In the Berlin section, the novel becomes less surreal than—though as absurd as—the Tokyo section. Gabriel manages to locate Gerd in the about-to-be-closed Tempelhof airport. It turns out that Gerd owes Gabriel’s father nothing; it was, in fact, Gabriel’s father who fleeced Gerd off money and then legged it to England. Gabriel, despite hiccoughs (such as the disastrous night out with a German aristocrat—Le Basque’s middle man in German—, a couple of whores, and a basinful of illicit drugs), is, nevertheless, able to arrange the greatest bacchanal ‘since the fall of Rome’ with Le Basque’s money and contacts, which includes delicacies (the novel gives recipes, so the interested readers, if they have the means, could try them out) such as ‘caramelised milk-fed tiger cub’, ‘confit of Koala leg with lemon saffron chutney’, or ‘golden lion tamarin brain with blue cheese ravioli’; and the piece de resisatnce, ‘olive ridley turtle necks in parmesan and brioche crumbs’, the turtles, whose necks go into the delicious, mouth-watering recipe, being more than hundred year old protected species from Madagascar, from where Le Basque has smuggled them.

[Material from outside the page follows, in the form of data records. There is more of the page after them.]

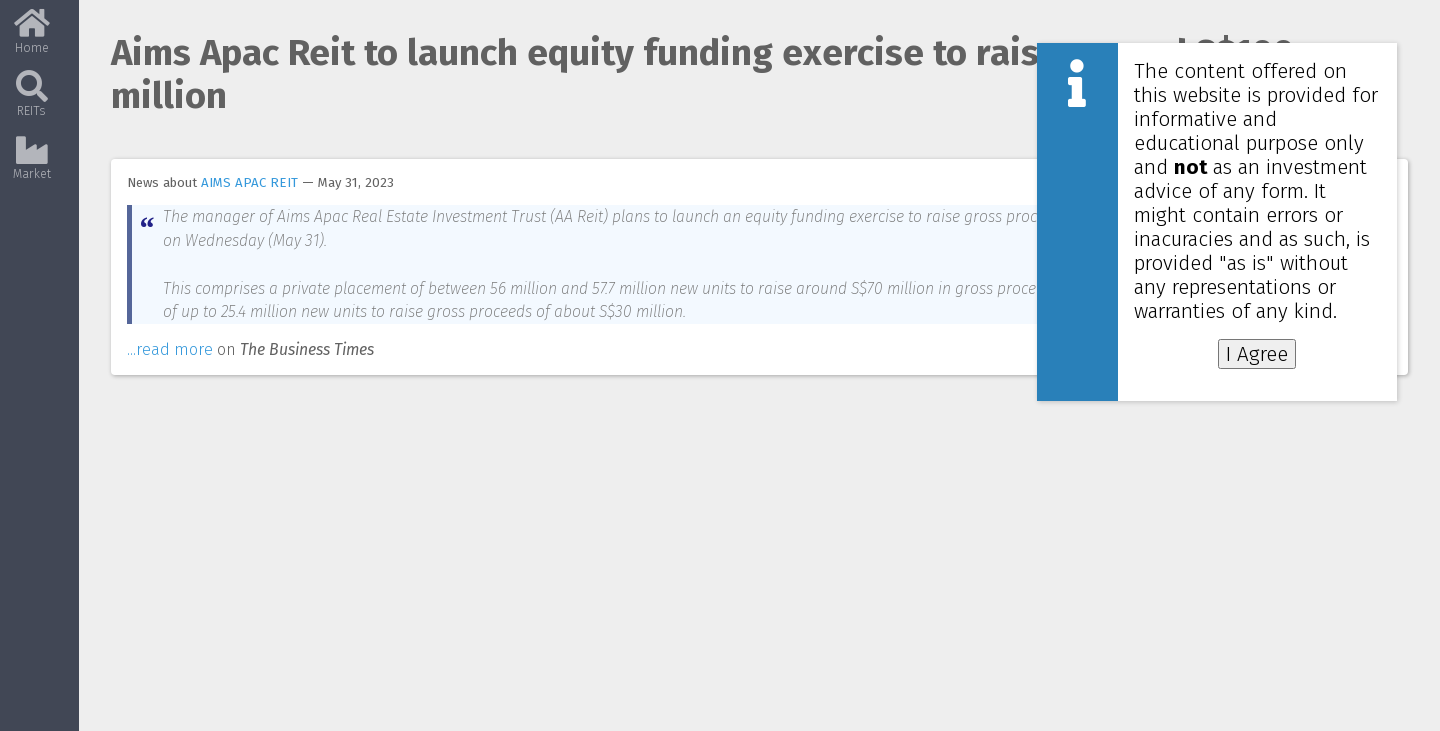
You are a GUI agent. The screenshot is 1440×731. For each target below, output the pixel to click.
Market (32, 166)
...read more (170, 349)
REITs (32, 102)
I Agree (1257, 354)
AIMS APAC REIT (249, 182)
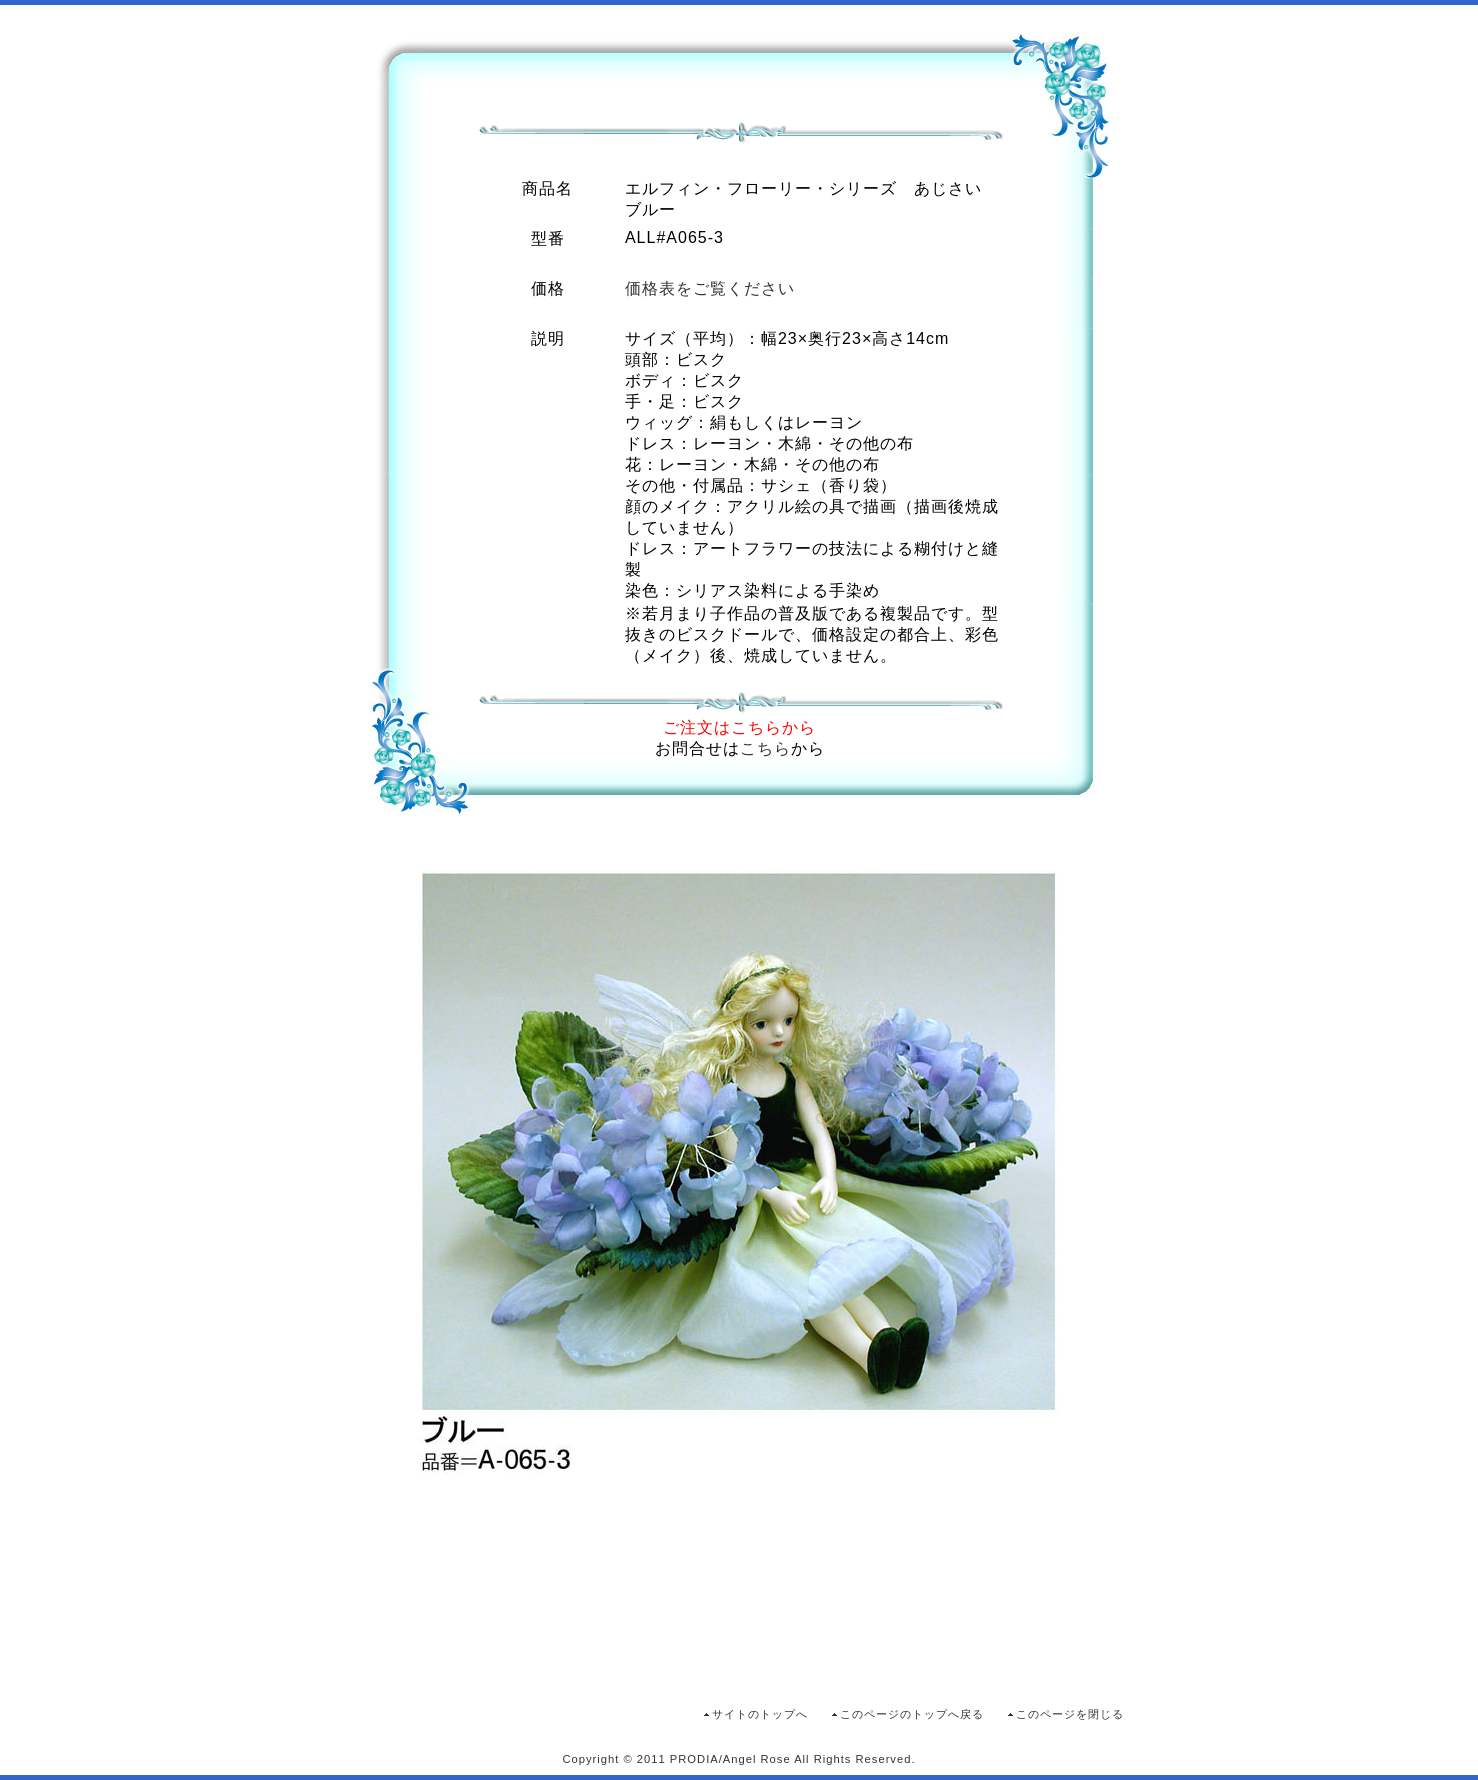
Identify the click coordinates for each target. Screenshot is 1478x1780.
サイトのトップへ (760, 1714)
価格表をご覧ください (710, 288)
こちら (765, 748)
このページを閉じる (1070, 1714)
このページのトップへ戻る (912, 1714)
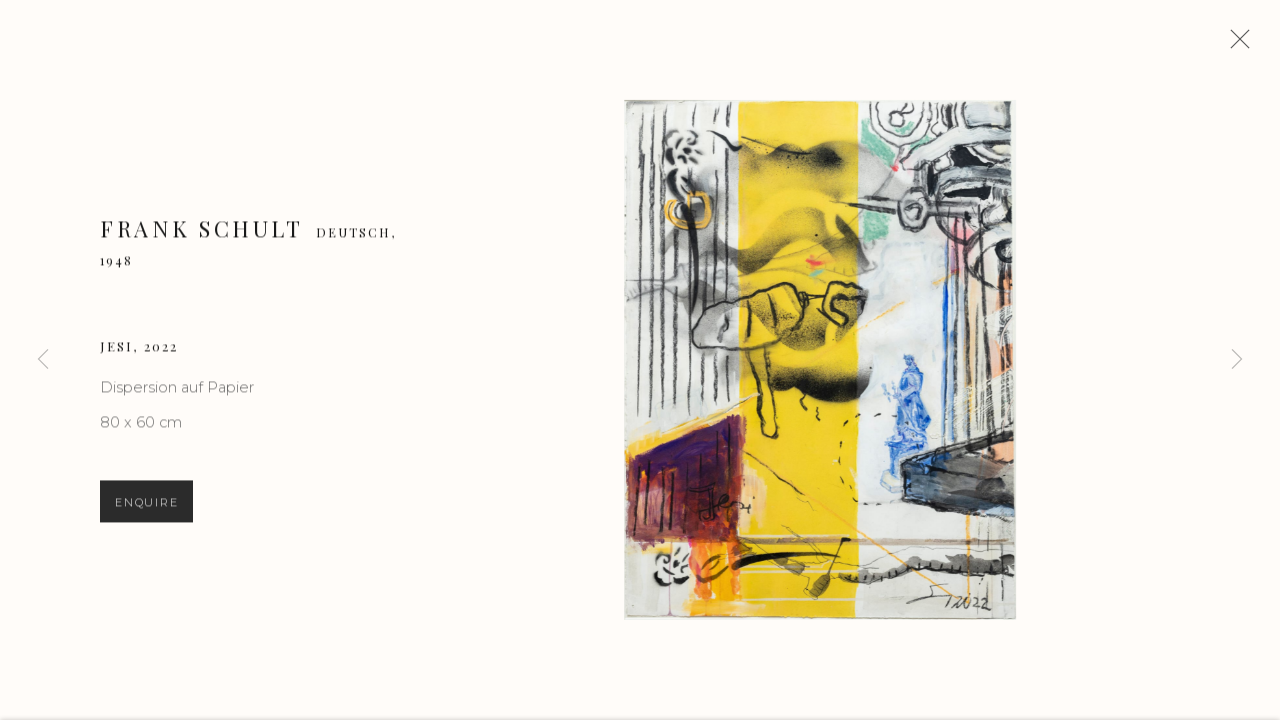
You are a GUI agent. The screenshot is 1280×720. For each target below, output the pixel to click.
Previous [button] (43, 360)
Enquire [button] (146, 510)
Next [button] (1237, 360)
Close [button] (1239, 45)
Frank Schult (201, 235)
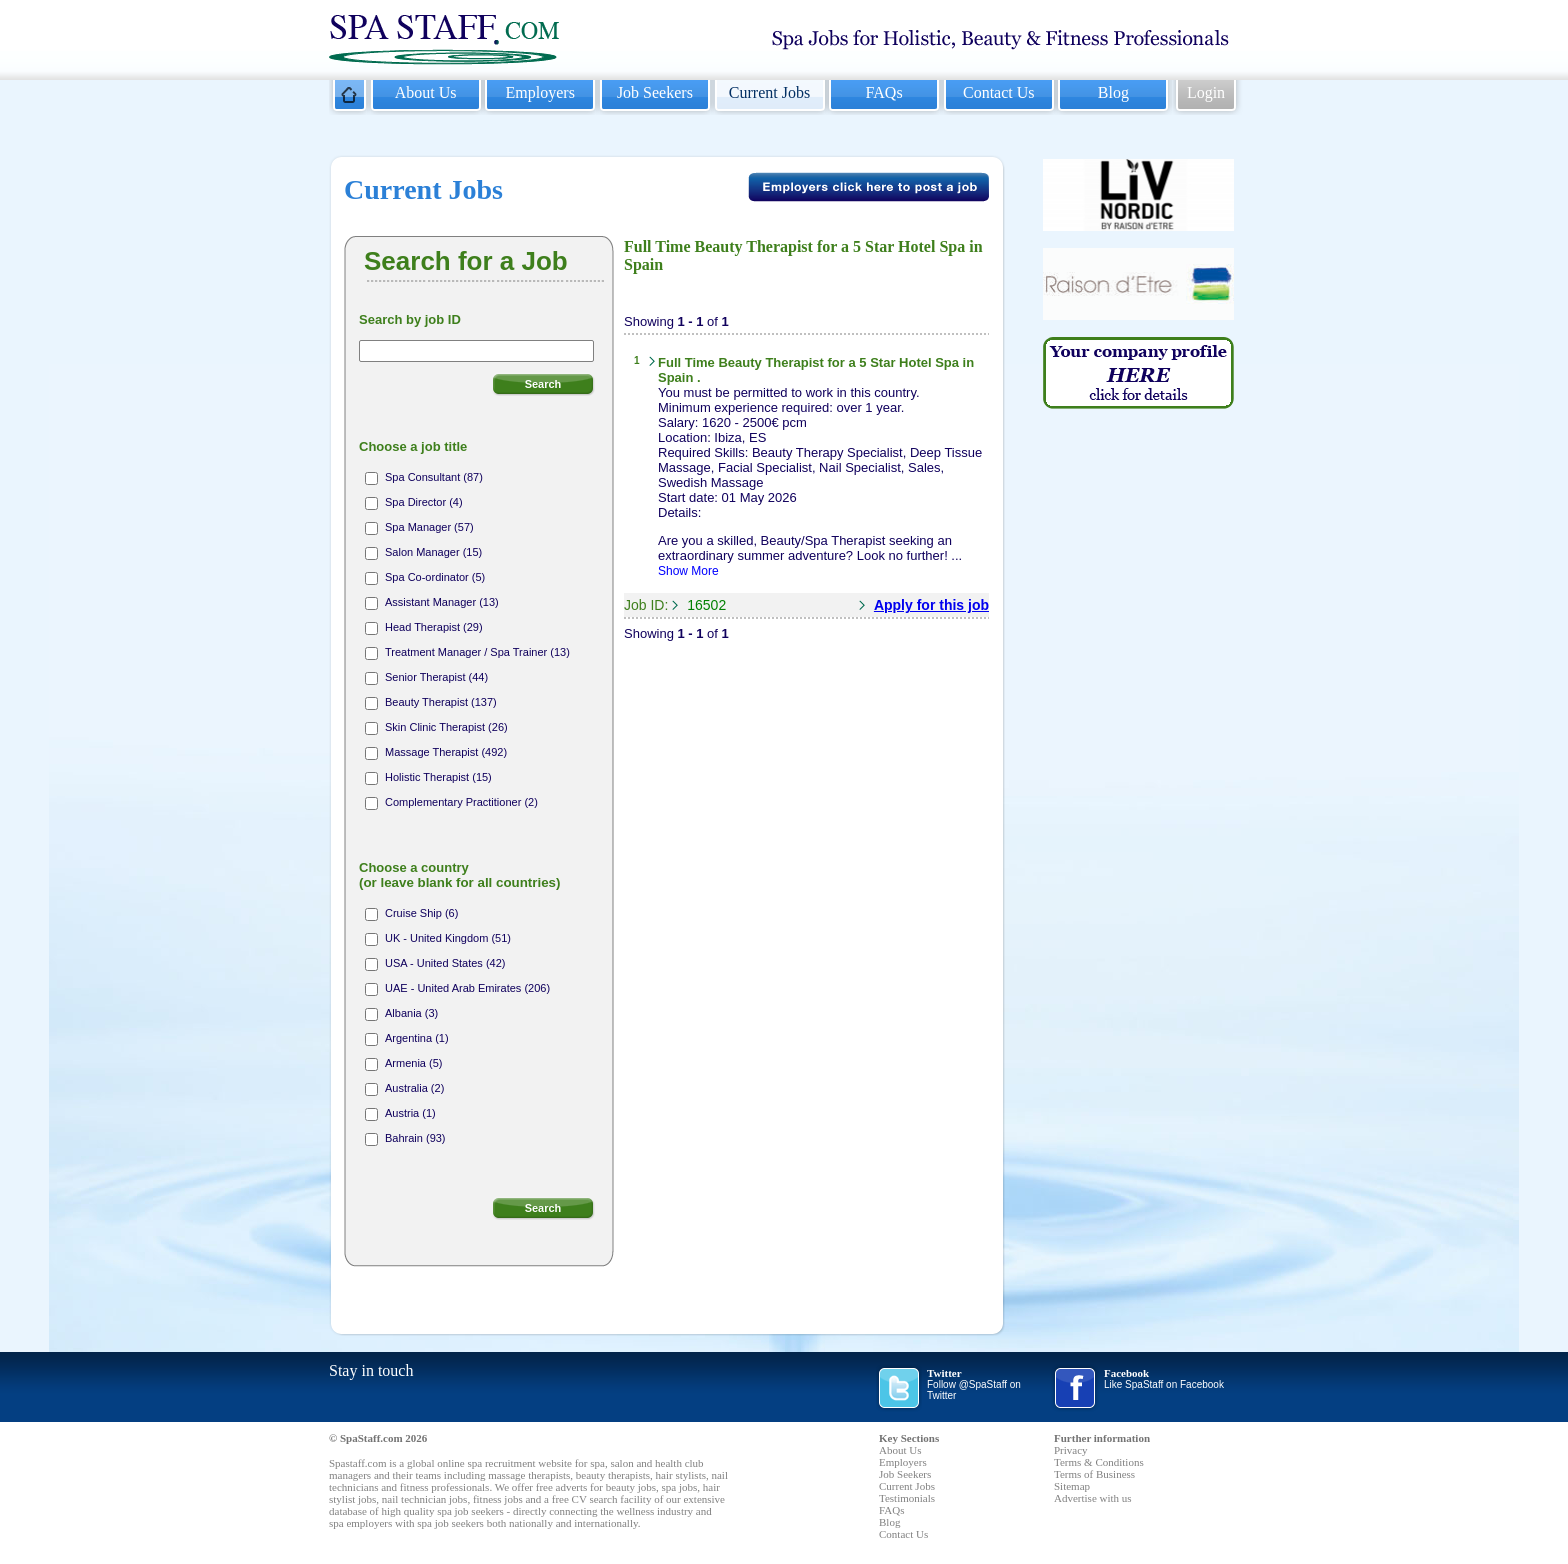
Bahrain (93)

Lights Out in Wonderland, if it is a proof of anything, is the proof of how outrageously imaginative DBC Pierre is. The blurb on the hardback edition I read described the novel as ‘a sly commentary on these End Times and the entropic march towards insensate banality’. That’s about right, I think, even though I do not fully understand what it means. As you read the novel you can’t make up your mind whether the prose reflects the entropic banality (the words ‘nimbus’, ‘limbo’ and bacchanal’ appear on every other page) or is brilliant. I voted, in the end in favour of brilliance. The sentence structures are unusual, the choice of words interesting—all of which go on to give a kind of surreal feel to the narrative, which, I think, was the author’s intention. At times Pierre overdoes it (there is a section of the novel where the word nimbus appears in every second line), but, on the whole, it works. Just about.